The forest was filled with the hoarse ringing of other saws going back and forth, now all in rhythm, now discordantly. Somewhere far, far away the first nightingale was testing its strength. A blackbird whistled at still longer intervals, as if blowing through a clogged flute. Even the steam from the engine’s piston rose into the sky with a singsong burble, as if it were milk coming to the boil over a spirit lamp in a nursery.
“You wanted to talk about something,” Alexander Alexandrovich reminded the doctor. “You haven’t forgotten? It was like this: we were passing a flooded field, ducks were flying, you fell to thinking and said: ‘I must talk with you.’ ”
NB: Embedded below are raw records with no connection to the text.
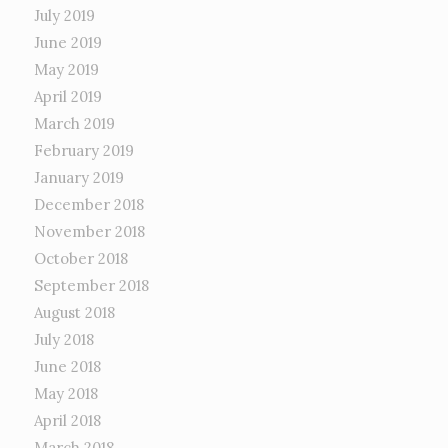
July 2019
June 2019
May 2019
April 2019
March 2019
February 2019
January 2019
December 2018
November 2018
October 2018
September 2018
August 2018
July 2018
June 2018
May 2018
April 2018
March 2018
“Ah, yes. I don’t know how to put it briefly. You see, we’re going ever deeper … The whole region here is in ferment. We’ll arrive soon. It’s not known what we’ll find at our destination. Just in case, we must come to an agreement. I’m not talking about convictions. It would be absurd to find them out or establish them in a five-minute talk in a spring forest. We know each other well. The three of us—you, I, and Tonya—along with many others in our time, make up a single world, differing from each other only in the degree of our comprehension. I’m not talking about that. That’s an ABC. I’m talking about something else. We must agree beforehand on how to behave under certain circumstances, so as not to blush for each other and not to put the stain of disgrace on each other.”
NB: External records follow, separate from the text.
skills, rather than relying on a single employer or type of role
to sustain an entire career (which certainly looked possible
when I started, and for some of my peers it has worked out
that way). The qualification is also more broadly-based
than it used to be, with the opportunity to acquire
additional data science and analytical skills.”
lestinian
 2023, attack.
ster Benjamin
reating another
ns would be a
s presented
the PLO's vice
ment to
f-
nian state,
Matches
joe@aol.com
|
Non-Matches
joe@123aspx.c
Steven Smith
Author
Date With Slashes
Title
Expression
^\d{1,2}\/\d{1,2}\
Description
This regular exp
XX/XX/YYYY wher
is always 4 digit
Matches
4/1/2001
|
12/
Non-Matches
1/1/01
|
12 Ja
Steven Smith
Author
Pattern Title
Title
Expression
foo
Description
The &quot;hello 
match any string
“Enough. I understand. I like the way you pose the question. You’ve found precisely the necessary words. Here’s what I’ll tell you. Do you remember the night when you brought the leaflet with the first decrees, in winter, during a blizzard? Do you remember how incredibly unconditional it was? That straightforwardness was winning. But these things live in their original purity only in the heads of their creators, and then only on the first day of their proclamation. The very next day the Jesuitism of politics turns them inside out. What can I say to you? This philosophy is alien to me. This power is against us. They didn’t ask me to consent to this breakup. But they trusted me, and my actions, even if I was forced into them, placed me under obligation.
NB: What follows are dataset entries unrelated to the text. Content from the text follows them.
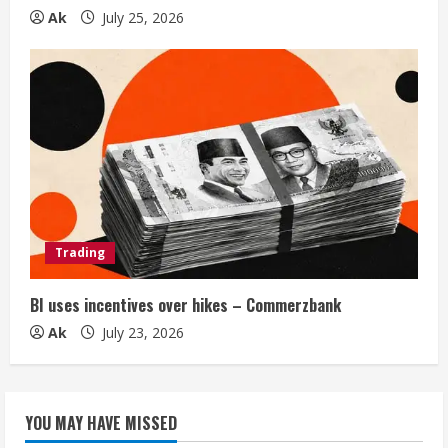
Ak
July 25, 2026
Trading
BI uses incentives over hikes – Commerzbank
Ak
July 23, 2026
YOU MAY HAVE MISSED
“Tonya asks if we’ll come in time to start a vegetable garden, if we’ll miss the time for planting. What can I answer? I don’t know the local soil. What are the climatic conditions? The summer’s too short. Does anything at all ripen here?
“Yes, but can we be going such a distance to take up gardening? Even the old saying, ‘Why walk a mile for a pint of beer,’ is impossible here, because there are, unfortunately, two or three thousand of those miles. No, frankly speaking, we’re dragging ourselves so far with a totally different purpose. We’re going to try to vegetate in the contemporary way and somehow get in on squandering grandfather’s former forests, machinery, and inventory. Not on restoring his property, but on wasting it, on the socialized blowing of thousands in order to exist on a kopeck, and like everybody else, to be sure, in a contemporary, incomprehensibly chaotic form. Shower me with gold, I still wouldn’t take the factory on the old basis even as a gift. It would
be as wild as starting to run around naked or forgetting how to read and write. No, the history of property in Russia is over. And personally, we Gromekos already lost the passion for money grubbing in the previous generation.”
It was so hot and stuffy that it was impossible to sleep. The doctor’s head was bathed in sweat on the sweat-soaked pillow.
He carefully got down from the edge of the berth and quietly, so as not to waken anyone, slid the car door aside.
Dampness breathed in his face, sticky, as when your face runs into a spiderweb in a cellar. “Mist,” he guessed. “Mist. The day will probably be sultry, scorching. That’s why it’s so hard to breathe and there’s such an oppressive heaviness on the heart.”